**WHAT TO PRODUCE**
In the entries below, the lines from the one with "struggled not to" through the one with "elective and has" are to be copied exactly; both ends count.

**DATA SUPPLIED**
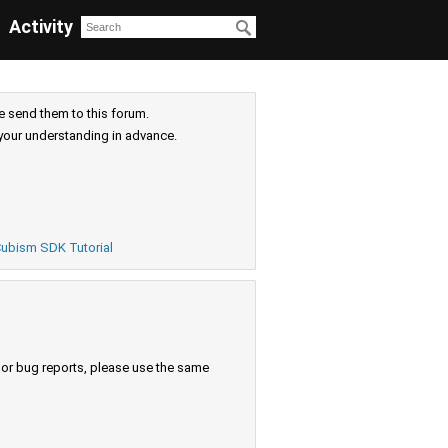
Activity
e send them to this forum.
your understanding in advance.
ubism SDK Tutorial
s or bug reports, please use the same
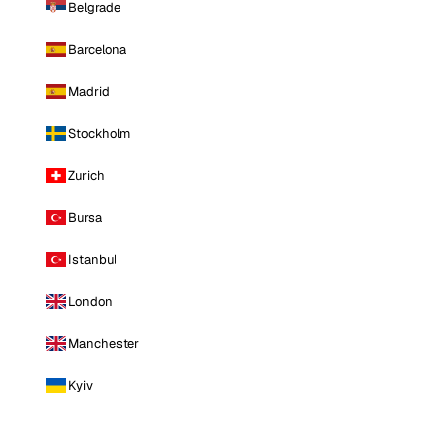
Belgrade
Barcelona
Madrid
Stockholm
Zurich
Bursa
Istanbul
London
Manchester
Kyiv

* * *

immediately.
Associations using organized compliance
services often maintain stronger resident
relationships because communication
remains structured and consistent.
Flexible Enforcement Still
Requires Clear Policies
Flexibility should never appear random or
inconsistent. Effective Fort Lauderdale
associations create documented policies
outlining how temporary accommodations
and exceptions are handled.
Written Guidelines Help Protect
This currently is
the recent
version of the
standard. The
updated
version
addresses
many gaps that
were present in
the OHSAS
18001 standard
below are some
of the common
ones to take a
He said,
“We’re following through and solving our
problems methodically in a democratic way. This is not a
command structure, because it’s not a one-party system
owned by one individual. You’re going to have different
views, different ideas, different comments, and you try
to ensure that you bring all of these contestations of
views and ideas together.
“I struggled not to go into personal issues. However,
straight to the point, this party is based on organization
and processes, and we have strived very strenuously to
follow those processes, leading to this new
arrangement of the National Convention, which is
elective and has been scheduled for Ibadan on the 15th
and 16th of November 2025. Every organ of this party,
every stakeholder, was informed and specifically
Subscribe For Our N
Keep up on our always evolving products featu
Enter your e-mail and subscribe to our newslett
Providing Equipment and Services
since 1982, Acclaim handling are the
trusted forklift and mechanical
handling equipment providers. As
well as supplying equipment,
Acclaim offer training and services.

**RESULT**
“I struggled not to go into personal issues. However,
straight to the point, this party is based on organization
and processes, and we have strived very strenuously to
follow those processes, leading to this new
arrangement of the National Convention, which is
elective and has been scheduled for Ibadan on the 15th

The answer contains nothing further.